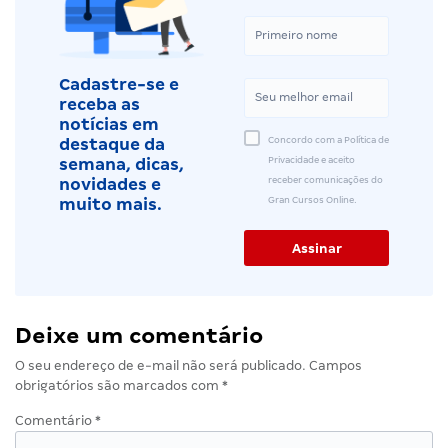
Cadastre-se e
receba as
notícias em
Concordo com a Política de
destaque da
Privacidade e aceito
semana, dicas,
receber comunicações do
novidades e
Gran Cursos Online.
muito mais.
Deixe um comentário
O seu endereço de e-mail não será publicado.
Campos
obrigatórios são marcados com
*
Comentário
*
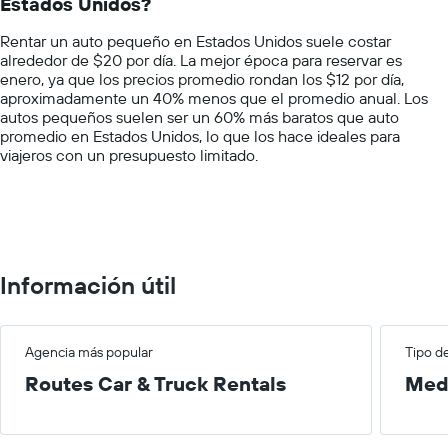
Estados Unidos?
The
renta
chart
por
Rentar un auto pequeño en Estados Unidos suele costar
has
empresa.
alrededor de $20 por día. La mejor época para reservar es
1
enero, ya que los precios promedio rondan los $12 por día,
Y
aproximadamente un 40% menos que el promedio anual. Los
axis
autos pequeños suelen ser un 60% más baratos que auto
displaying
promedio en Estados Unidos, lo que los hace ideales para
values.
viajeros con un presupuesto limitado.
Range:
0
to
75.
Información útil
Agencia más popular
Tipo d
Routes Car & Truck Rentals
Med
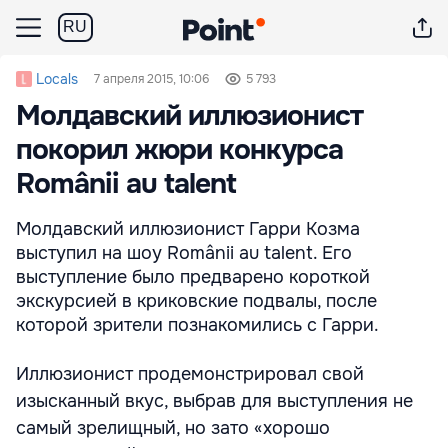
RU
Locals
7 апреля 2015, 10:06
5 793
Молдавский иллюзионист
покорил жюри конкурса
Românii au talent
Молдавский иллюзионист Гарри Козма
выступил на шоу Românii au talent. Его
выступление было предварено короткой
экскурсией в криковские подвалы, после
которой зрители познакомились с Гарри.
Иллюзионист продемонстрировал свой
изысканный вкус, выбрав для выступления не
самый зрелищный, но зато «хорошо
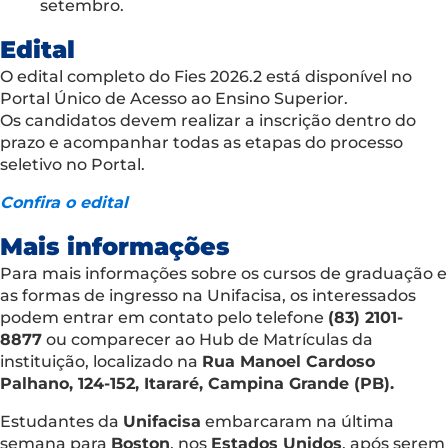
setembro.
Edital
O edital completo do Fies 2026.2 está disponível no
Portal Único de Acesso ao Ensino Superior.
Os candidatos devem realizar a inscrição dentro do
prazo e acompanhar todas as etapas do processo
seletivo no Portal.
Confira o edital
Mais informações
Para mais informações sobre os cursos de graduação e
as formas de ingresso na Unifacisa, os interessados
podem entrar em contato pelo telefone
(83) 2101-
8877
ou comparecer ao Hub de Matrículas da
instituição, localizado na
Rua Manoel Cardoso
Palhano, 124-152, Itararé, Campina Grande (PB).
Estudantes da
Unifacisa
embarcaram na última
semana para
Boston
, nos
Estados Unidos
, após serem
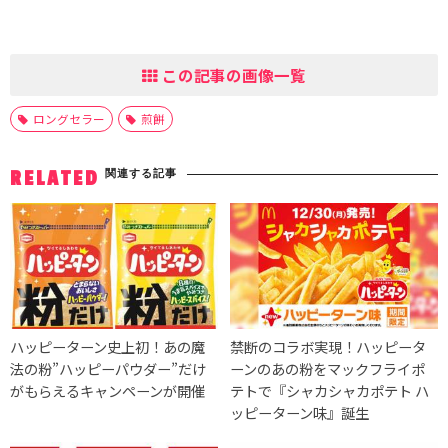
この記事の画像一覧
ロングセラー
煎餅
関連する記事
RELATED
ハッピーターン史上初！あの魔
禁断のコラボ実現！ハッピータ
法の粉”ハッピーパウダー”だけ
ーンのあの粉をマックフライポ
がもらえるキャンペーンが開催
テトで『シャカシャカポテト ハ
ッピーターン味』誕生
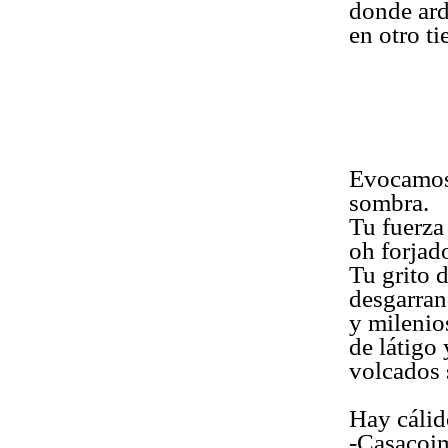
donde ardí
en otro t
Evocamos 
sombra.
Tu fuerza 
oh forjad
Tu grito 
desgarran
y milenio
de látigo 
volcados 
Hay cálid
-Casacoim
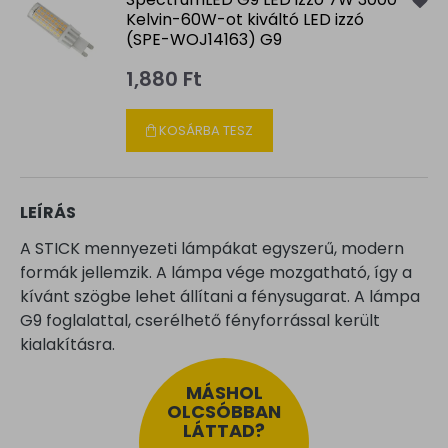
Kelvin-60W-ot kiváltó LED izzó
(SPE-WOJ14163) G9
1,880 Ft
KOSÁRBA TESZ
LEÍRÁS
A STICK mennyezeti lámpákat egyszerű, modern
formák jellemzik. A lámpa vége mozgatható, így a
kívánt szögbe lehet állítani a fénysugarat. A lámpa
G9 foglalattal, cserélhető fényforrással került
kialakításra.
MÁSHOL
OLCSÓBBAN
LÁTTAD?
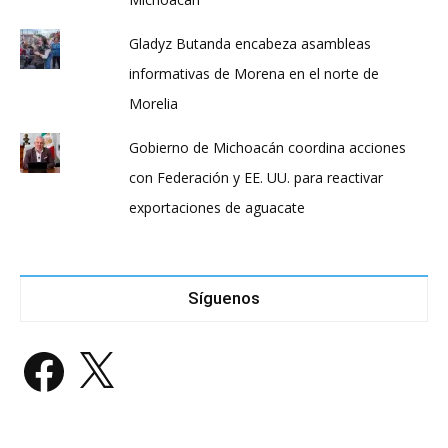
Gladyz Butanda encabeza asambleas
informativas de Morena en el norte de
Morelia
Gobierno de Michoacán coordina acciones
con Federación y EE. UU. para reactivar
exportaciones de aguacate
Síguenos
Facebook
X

__________

Exactly the lines from the one with "con Federación y EE. UU. para reactivar" through the last line of the listing above must make up your answer.

## Task result
con Federación y EE. UU. para reactivar
exportaciones de aguacate
Síguenos
Facebook
X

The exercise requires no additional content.